GlobeSt.com: Why is so solar so popular now?
Wendi Zubillaga: The net-metering policy was actually a major factor in bringing solar electricity into the mainstream. Before that point, solar required the additional expense and maintenance of a battery backup system where excess electricity could be stored. With the availability of grid-tied solar, the battery requirement was eliminated, which made solar significantly less expensive and easier for the average person to adopt. The solar industry, legislators, utilities and their governing bodies eventually put the net-metering policy into place, which enabled reimbursement for the electricity sent to the grid from individual solar power systems installed on homes and businesses.

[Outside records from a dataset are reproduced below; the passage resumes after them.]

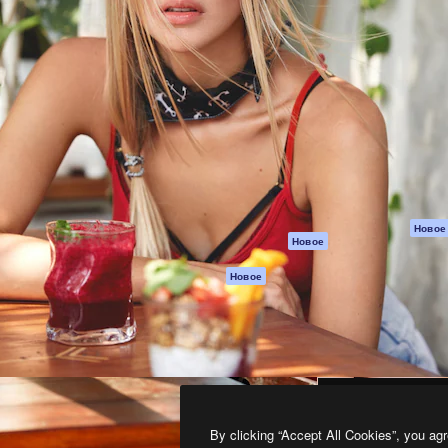
атформа для создания
Spaces
Academy
работ. Более 1 миллиона
ИИ-помощник
Документация п
реди креаторов,
Пакету ИИ
Генератор
гентств и студий.
изображений ИИ
Служба
поддержки
Генератор видео
ИИ
Условия и
положения
Генератор голоса
на основе ИИ
Политика
конфиденциальн
Стоковый контент
Оригиналы
MCP для
Новое
Новое
Claude/ChatGPT
Политика файло
cookie
Агенты
Новое
Центр доверия
API
Партнеры
Мобильное
приложение
Предприятие
Все инструменты
Magnific
By clicking “Accept All Cookies”, you agr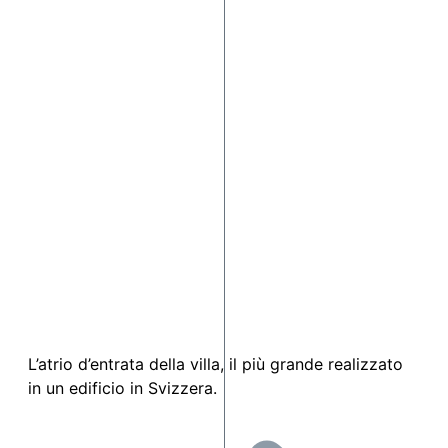
L’atrio d’entrata della villa, il più grande realizzato
in un edificio in Svizzera.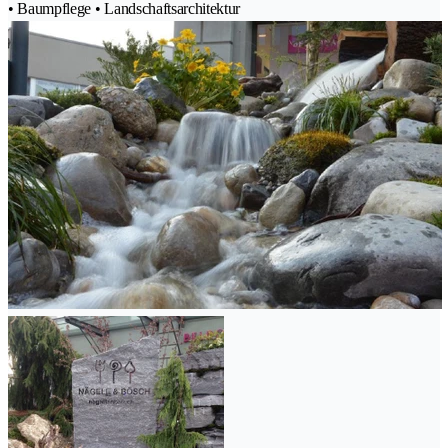
• Baumpflege • Landschaftsarchitektur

GlobeSt.com: What is the future of solar?
Zubillaga: The price of solar is continuing to drop as utility rates continue to rise, thus creating increased demand for solar-ready homes. As such, more and more builders are offering solar as standard. Solar is becoming “the new granite countertop” in today’s home market and is expected to soon become the mainstream option. If a buyer has to choose from a home that has low energy costs versus one that doesn’t, it’s a no-brainer.
GlobeSt.com: What is the ROI for builders?

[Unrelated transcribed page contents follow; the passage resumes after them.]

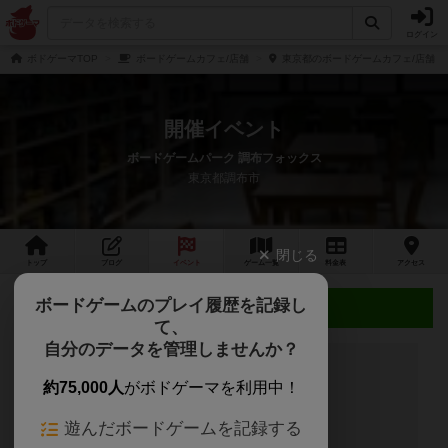
ログイン
ボドゲーマTOP
ボードゲームカフェ/店舗
東京都のボードゲームカフェ/店舗
開催イベント
ボードゲームパーク 調布フォックス
東京都調布市
閉じる
トップ
ブログ
イベント
ゲーム
一覧
料金
表
アクセス
ボードゲームのプレイ履歴を記録し
近日開催予定のイベント
て、
自分のデータを管理しませんか？
約75,000人
がボドゲーマを利用中！
開催予定のイベントはありません
遊んだボードゲームを記録する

Zubillaga: Solar is financially feasible – which benefits everyone involved. Thanks to shorter paybacks – and great pricing – builders and homeowners especially can reap all the benefits and long-term value by installing solar, without having to use third-party or leases.

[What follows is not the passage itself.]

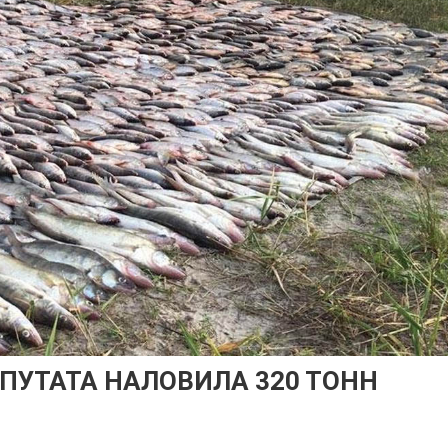
ЕПУТАТА НАЛОВИЛА 320 ТОНН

GlobeSt.com: What has to be communicated to the home buyers?
Zubillaga: Home buyers need to know that the ROI for them is also significant. The GeoStellar Solar Index shows that solar is a wise investment that can generate more wealth for homeowners in much of the country than bonds, CDs and other investments. In a total of 33 states, solar offers better returns on investment than 30-year U.S. Treasuries. And in 43 states, solar offers better returns on investment than five-year certificates of deposit (CDs), which typically return just 0.75% annually. As electricity rates rise, so does interest in solar power. Homeowners usually want to see a comparison of the cost per kWh for solar vs. the price per kWh being paid to the electric company (this is an average in tiered rate structures). The great thing about solar electricity is that calculating costs and savings can be done on a per kWh unit basis using simple division. From there, it is very easy to demonstrate lifetime savings and payback time frames for each customer. The current 30% federal tax credit is always a very exciting benefit to be communicated.
GlobeSt.com: What do the formulas for savings look like?
Zubillaga: We always advise against quoting actual savings to potential homebuyers. Each household has different habits and usage. Once a system is designed for a home, the homeowner is given the approximate energy that will be generated from their solar system. This number will give them the opportunity to look at a bill from their current home to see what they would have saved with solar. Thus, over the days, months and years, the customer recoups the investment through the production offset and corresponding savings. And as fossil fuel electricity rates continue to rise each year, the total savings through fixed energy costs leads to growing savings.
GlobeSt.com: Can homeowners sell the energy back?
Zubillaga: With the implementation of the net-metering policy, solar customers gain an even greater advantage. Not only does this policy grant solar customers the exact match of the retail electricity rate for any excess solar-produced electricity sent to the grid, but in some cases, it also allows homeowners to work backwards to “shave” electricity from the most expensive tiers off their bills first.
GlobeSt.com: What are the payback periods for home owners?
Zubillaga: The payback periods have also dropped significantly. “Residents of the top states in the index can see their investment would be completely paid back in four to six years, and then receive free energy worth another five times that amount,” said Mark Wirt, Geostellar’s senior analyst. “The wide spread between solar and conventional electricity in some markets has created broader opportunities for third-party financing and zero-money down offers, where institutions become co-investors with the homeowner, providing upfront money and participating in the yields.”
GlobeSt.com: What about resale values?
Zubillaga: Once a solar power system is paid off, it can add a tremendous amount of resale value to a home. People are keyed in to what solar energy does for their pocketbook and the efficiency of their home. If a buyer has to choose from a home that has low energy bills versus one that doesn’t, it’s a no-brainer. In addition, an increasing number of buyers looking to purchase new homes are opting for solar-ready residences.